Obsolescence: Media history, policy and aesthetics
"Obsolescence is the leading product of our national infatuation with technology" Jonathan Franzen, in “Scavenging”
Media studies can be unduly concerned with moments of crisis and rupture, especially recently, since digital technologies have emerged as a focus. New media scholarship often veers between utopian, pessimistic and “revolutionary” accounts of the “newest” medium and its consequences. But newness is relative, and must be seen in relation to its opposite, obsolescence.

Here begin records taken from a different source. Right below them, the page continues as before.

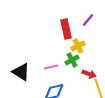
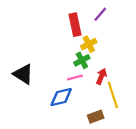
pink line: (51, 67) -> (75, 78), moved
red arrow: (89, 74) -> (101, 76), turned -88

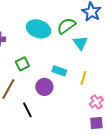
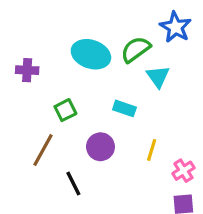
cyan rectangle: (59, 71) -> (124, 108), moved
yellow line: (83, 78) -> (152, 150), moved

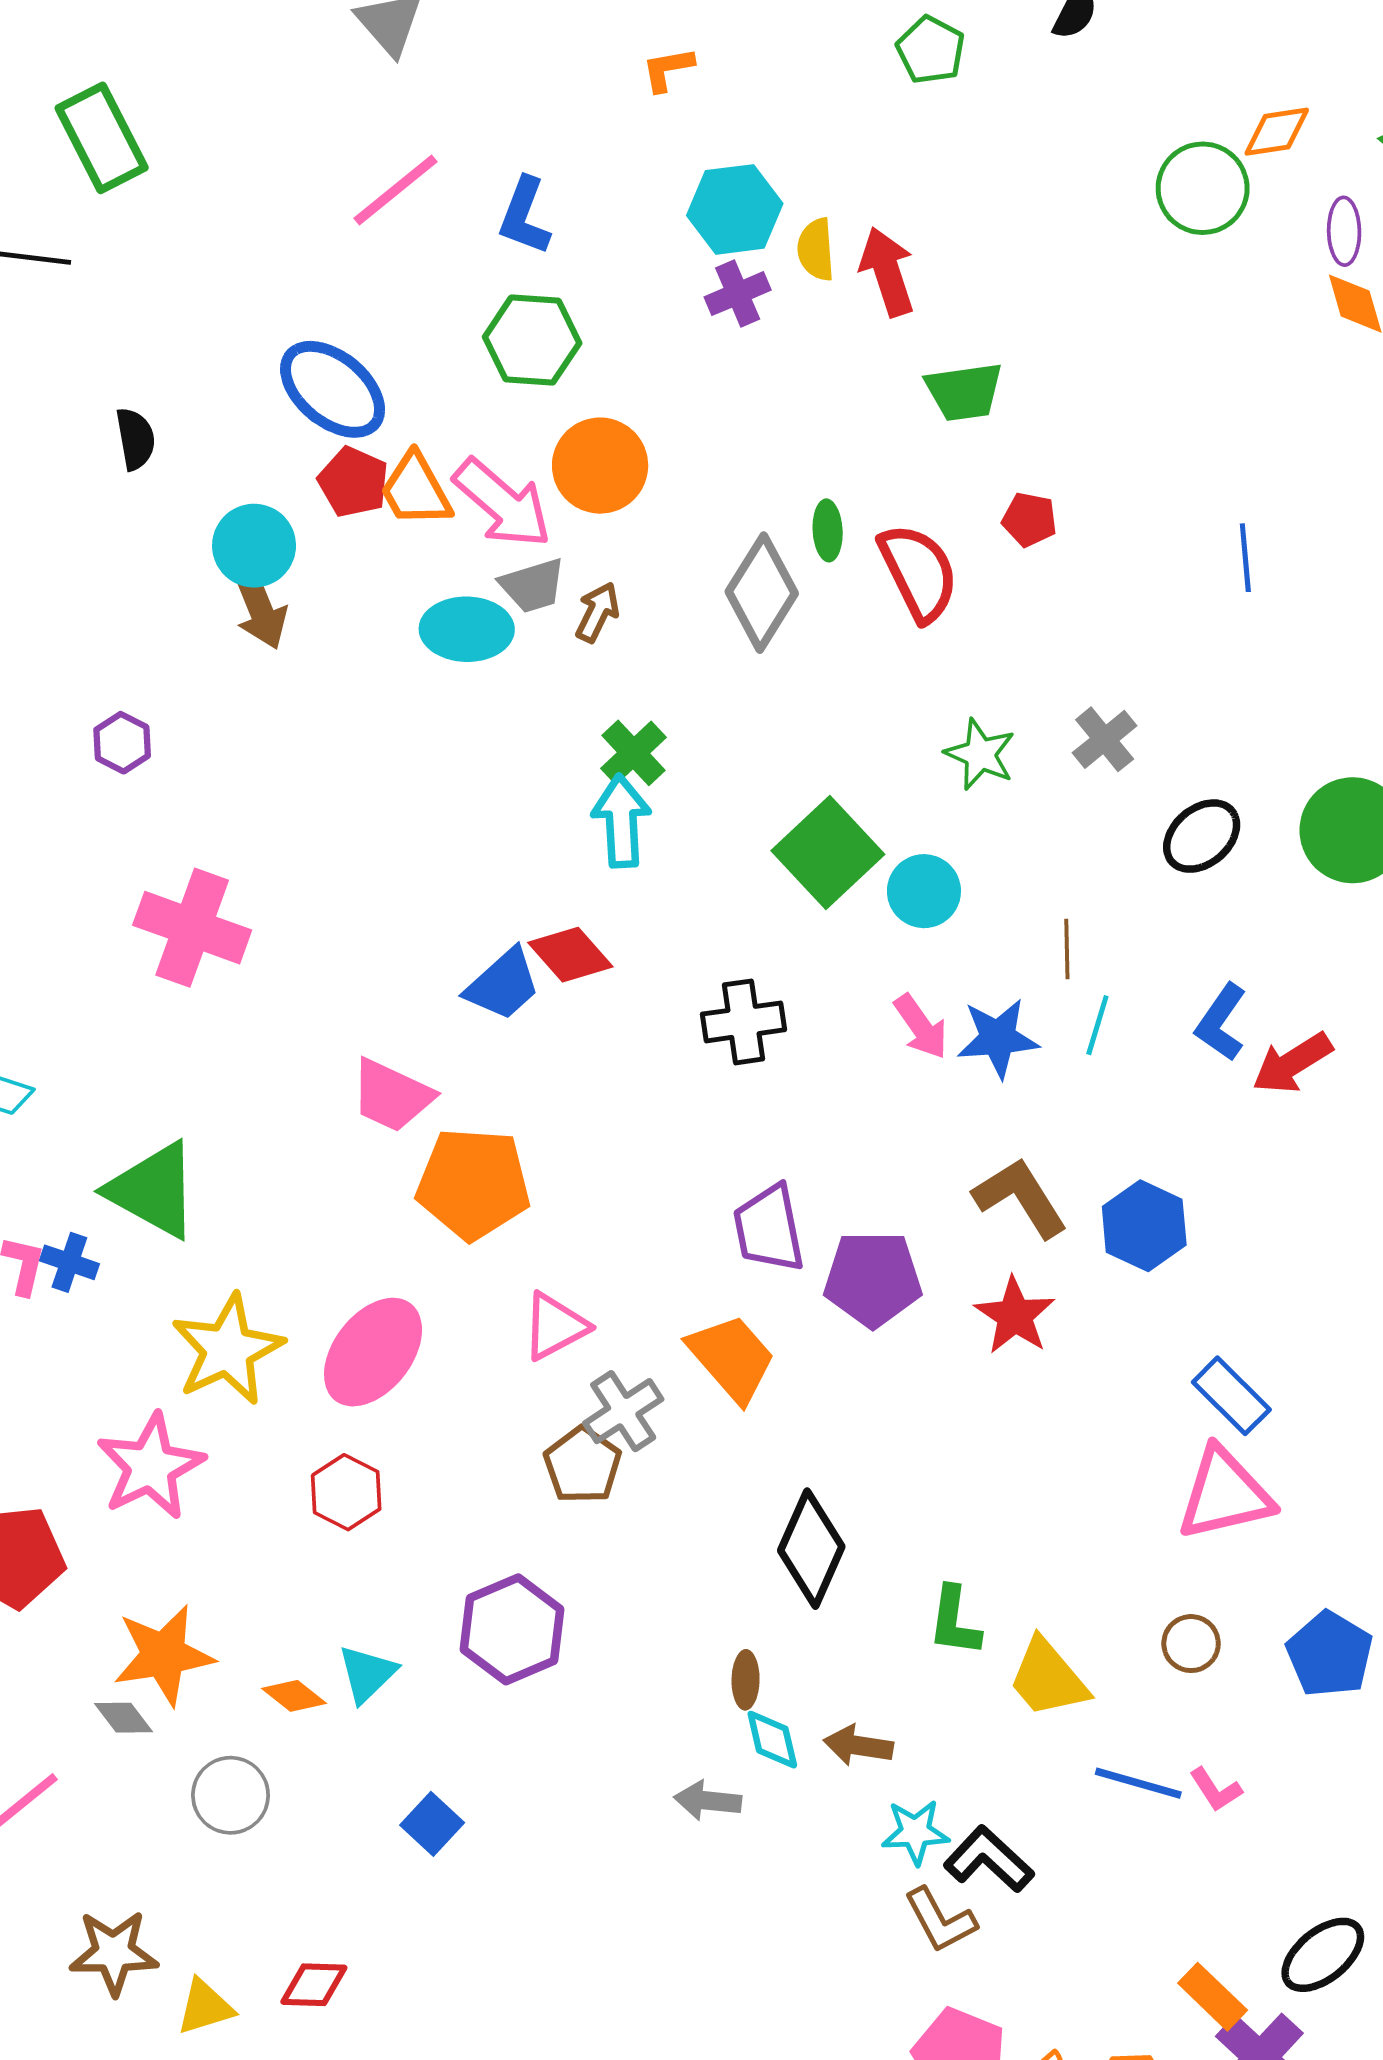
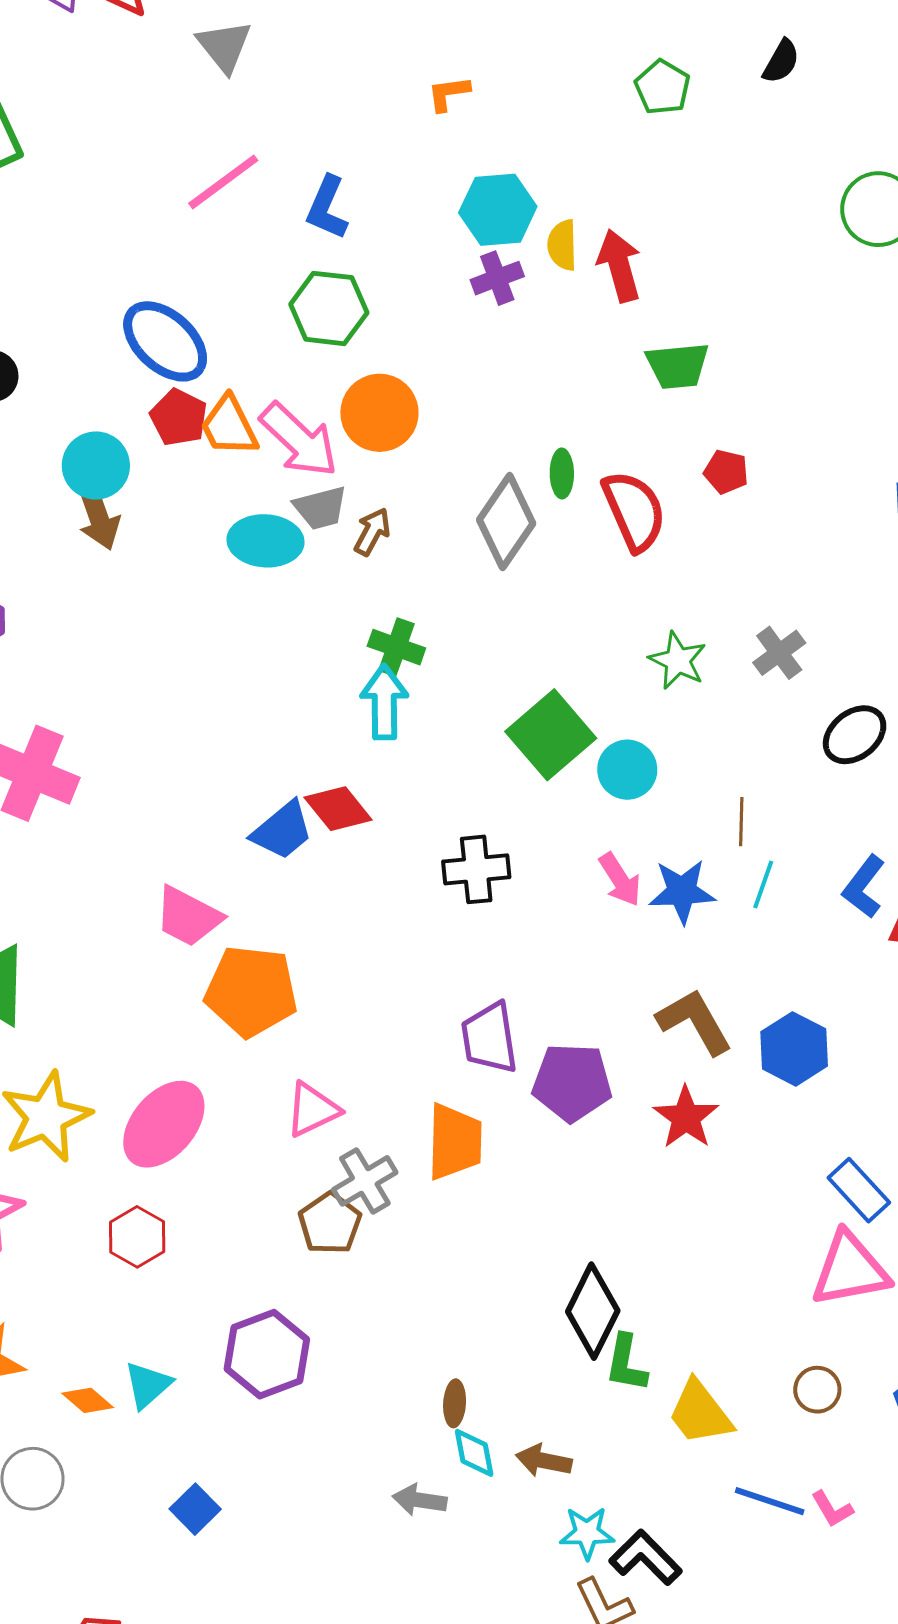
green cross: (634, 753) -> (396, 647), turned -30
orange trapezoid: (732, 1358) -> (455, 1142), turned 40
black diamond: (811, 1549) -> (593, 1311), moved

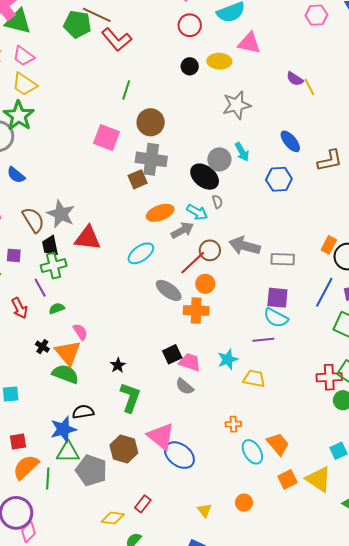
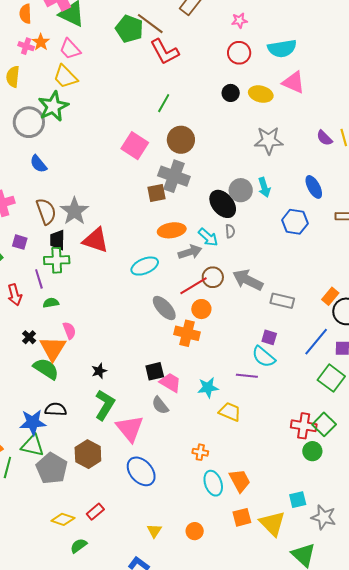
purple semicircle: (295, 79) -> (324, 138), moved
purple square: (277, 298) -> (269, 337), size x0.7
pink triangle: (161, 436) -> (130, 428), moved

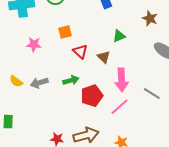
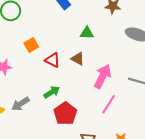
green triangle: (119, 36) -> (87, 33), turned 40
pink arrow: (122, 80) -> (103, 76), turned -135
red pentagon: (92, 96) -> (65, 113), moved

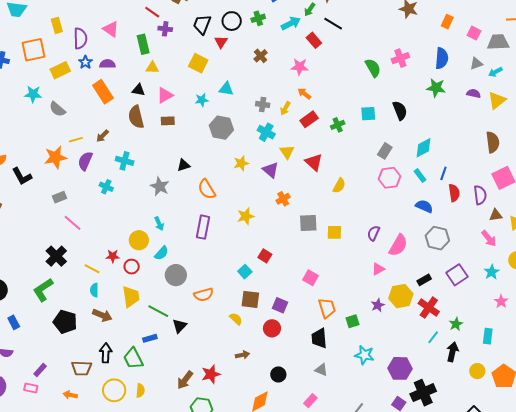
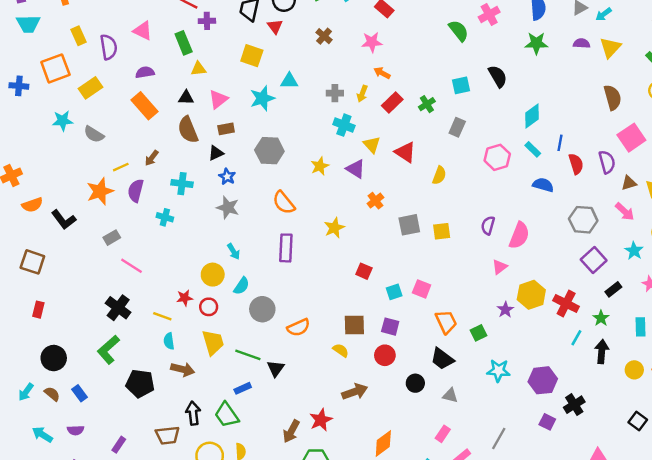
blue star: (85, 62) -> (227, 177), moved
cyan star: (202, 100) -> (262, 98), size x1.5
gray hexagon: (221, 128) -> (269, 151), moved
gray rectangle: (385, 151) -> (457, 127), moved
black triangle: (183, 165) -> (216, 153), moved
gray hexagon: (437, 238) -> (583, 220), moved
cyan square: (245, 272) -> (394, 292), moved, turned 32
black rectangle: (424, 280) -> (613, 289), moved
black trapezoid: (319, 338) -> (442, 359), turned -40
brown arrow: (242, 355) -> (355, 392), size x1.5
black circle: (278, 374) -> (415, 383), moved
black cross: (423, 393) -> (574, 405), size x0.7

Specific technologies’ passages to obsolescence are not sudden, but stealthy and gradual – Sterne and other scholars point out that obsolescence comes after extended periods of diminishing “newness” in the historical life of technologies, and the obsolete can be redeemed. Obsolescence is usually reversible, as nostalgia industries work to resuscitate the cultural value of faded technologies (for example, seeking out the “analogue” a marker of distinction). Obsolescence can mean the supersession of the technological capacities of a technology – as in the replacement of analogue phone networks – or the phasing out of particular uses of a technology – as in the earliest videogames’ demonstration to audiences of the potential of television beyond its uses as a channel for broadcasting. Observing persistent use of obsolescent technologies can reveal social divides, or determined resistance to the onward march of technology. In a world increasingly preoccupied with environmental concerns, technologies’ structural obsolescence has broader ramifications.